Start of DATA PROVIDED
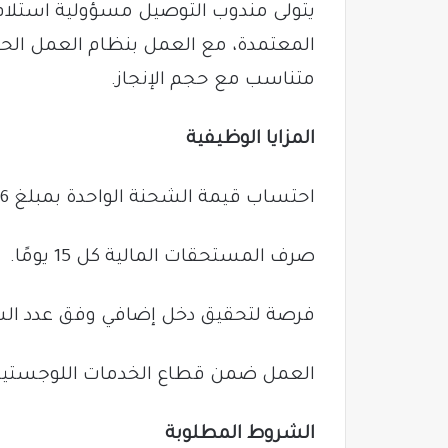
يتولى مندوب التوصيل مسؤولية استلام
المعتمدة، مع العمل بنظام العمل الحر 
متناسب مع حجم الإنجاز.
المزايا الوظيفية
احتساب قيمة الشحنة الواحدة بمبلغ 6 ريالات.
صرف المستحقات المالية كل 15 يومًا.
فرصة لتحقيق دخل إضافي وفق عدد الشحن
العمل ضمن قطاع الخدمات اللوجستية 
الشروط المطلوبة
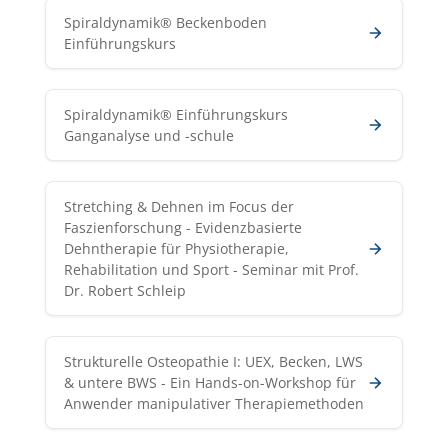
Spiraldynamik® Beckenboden
Einführungskurs
Spiraldynamik® Einführungskurs
Ganganalyse und -schule
Stretching & Dehnen im Focus der
Faszienforschung - Evidenzbasierte
Dehntherapie für Physiotherapie,
Rehabilitation und Sport - Seminar mit Prof.
Dr. Robert Schleip
Strukturelle Osteopathie I: UEX, Becken, LWS
& untere BWS - Ein Hands-on-Workshop für
Anwender manipulativer Therapiemethoden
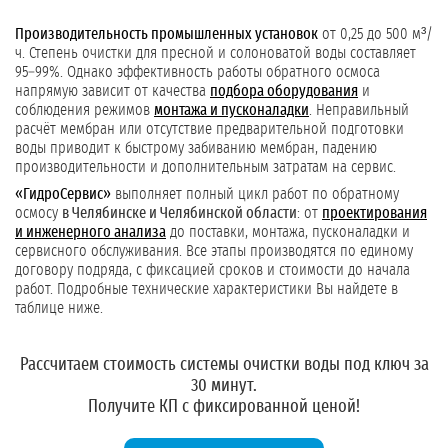
Производительность промышленных установок
от 0,25 до 500 м³/
ч. Степень очистки для пресной и солоноватой воды составляет
95–99%. Однако эффективность работы обратного осмоса
напрямую зависит от качества
подбора оборудования
и
соблюдения режимов
монтажа и пусконаладки
. Неправильный
расчёт мембран или отсутствие предварительной подготовки
воды приводит к быстрому забиванию мембран, падению
производительности и дополнительным затратам на сервис.
«ГидроСервис»
выполняет полный цикл работ по обратному
осмосу
в Челябинске и Челябинской области
: от
проектирования
и инженерного анализа
до поставки, монтажа, пусконаладки и
сервисного обслуживания. Все этапы производятся по единому
договору подряда, с фиксацией сроков и стоимости до начала
работ. Подробные технические характеристики Вы найдете в
таблице ниже.
Рассчитаем стоимость системы очистки воды под ключ за
30 минут.
Получите КП с фиксированной ценой!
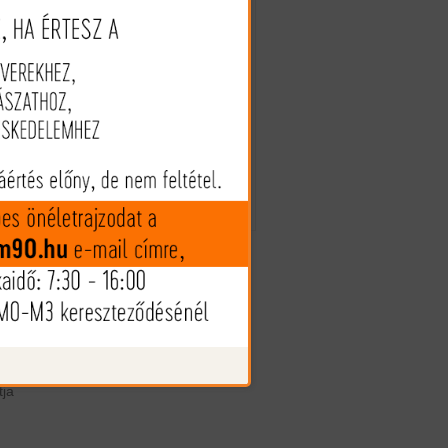
1.305 Ft
ok
em
(€ 3.60)
ei
yt
A termék nincs készleten
ss
gű
Az árak és készlet információk
tájékoztató jellegűek, nyilvános
. A
ajánlattételnek nem minősülnek!
re
Az árváltozás jogát fenntartjuk!
um
tja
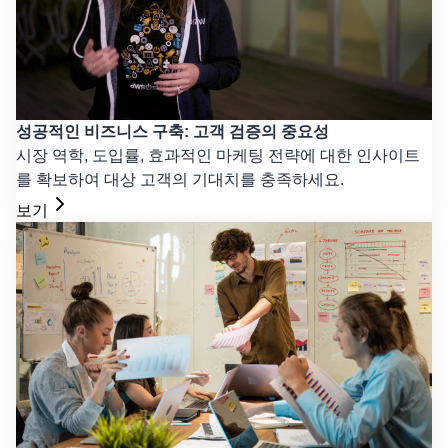
성공적인 비즈니스 구축: 고객 검증의 중요성
시장 역학, 도입률, 효과적인 마케팅 전략에 대한 인사이트
를 확보하여 대상 고객의 기대치를 충족하세요.
보기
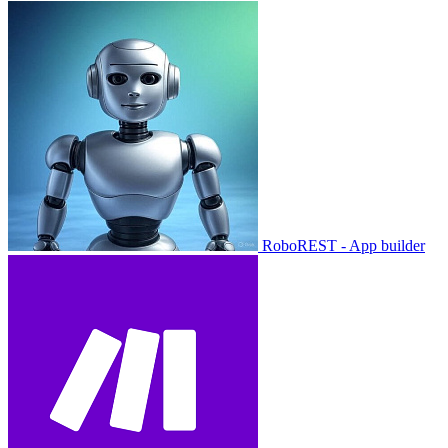
RoboREST - App builder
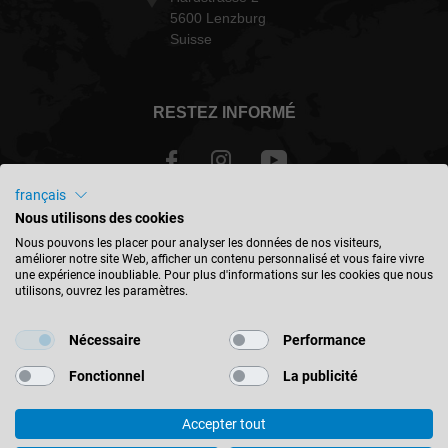
5600 Lenzburg
Suisse
RESTEZ INFORMÉ
français
Nous utilisons des cookies
Schweiz - français
Nous pouvons les placer pour analyser les données de nos visiteurs,
améliorer notre site Web, afficher un contenu personnalisé et vous faire vivre
une expérience inoubliable. Pour plus d'informations sur les cookies que nous
TROUVER UN EMPLACEMENT
utilisons, ouvrez les paramètres.
Nécessaire
Performance
Fonctionnel
La publicité
© 2026 Leitz GmbH & Co. KG
Accepter tout
Mentions Légales
Contact
Protection des données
End of DATA PROVIDED
PROBLEM DETAILS:
Leave out the pictures; repeat the data exactly.

REPLY TO THE TASK:
يتولى مندوب التوصيل مسؤولية استلام
المعتمدة، مع العمل بنظام العمل الحر 
متناسب مع حجم الإنجاز.
المزايا الوظيفية
احتساب قيمة الشحنة الواحدة بمبلغ 6 ريالات.
صرف المستحقات المالية كل 15 يومًا.
فرصة لتحقيق دخل إضافي وفق عدد الشحن
العمل ضمن قطاع الخدمات اللوجستية 
الشروط المطلوبة
Spiraldynamik® Beckenboden
Einführungskurs
Spiraldynamik® Einführungskurs
Ganganalyse und -schule
Stretching & Dehnen im Focus der
Faszienforschung - Evidenzbasierte
Dehntherapie für Physiotherapie,
Rehabilitation und Sport - Seminar mit Prof.
Dr. Robert Schleip
Strukturelle Osteopathie I: UEX, Becken, LWS
& untere BWS - Ein Hands-on-Workshop für
Anwender manipulativer Therapiemethoden
Производительность промышленных установок
от 0,25 до 500 м³/
ч. Степень очистки для пресной и солоноватой воды составляет
95–99%. Однако эффективность работы обратного осмоса
напрямую зависит от качества
подбора оборудования
и
соблюдения режимов
монтажа и пусконаладки
. Неправильный
расчёт мембран или отсутствие предварительной подготовки
воды приводит к быстрому забиванию мембран, падению
производительности и дополнительным затратам на сервис.
«ГидроСервис»
выполняет полный цикл работ по обратному
осмосу
в Челябинске и Челябинской области
: от
проектирования
и инженерного анализа
до поставки, монтажа, пусконаладки и
сервисного обслуживания. Все этапы производятся по единому
договору подряда, с фиксацией сроков и стоимости до начала
работ. Подробные технические характеристики Вы найдете в
таблице ниже.
Рассчитаем стоимость системы очистки воды под ключ за
30 минут.
Получите КП с фиксированной ценой!
1.305 Ft
ok
em
(€ 3.60)
ei
yt
A termék nincs készleten
ss
gű
Az árak és készlet információk
tájékoztató jellegűek, nyilvános
. A
ajánlattételnek nem minősülnek!
re
Az árváltozás jogát fenntartjuk!
um
tja
성공적인 비즈니스 구축: 고객 검증의 중요성
시장 역학, 도입률, 효과적인 마케팅 전략에 대한 인사이트
를 확보하여 대상 고객의 기대치를 충족하세요.
보기
RoboREST - App builder
5600 Lenzburg
Suisse
RESTEZ INFORMÉ
français
Nous utilisons des cookies
Schweiz - français
Nous pouvons les placer pour analyser les données de nos visiteurs,
améliorer notre site Web, afficher un contenu personnalisé et vous faire vivre
une expérience inoubliable. Pour plus d'informations sur les cookies que nous
TROUVER UN EMPLACEMENT
utilisons, ouvrez les paramètres.
Nécessaire
Performance
Fonctionnel
La publicité
© 2026 Leitz GmbH & Co. KG
Accepter tout
Mentions Légales
Contact
Protection des données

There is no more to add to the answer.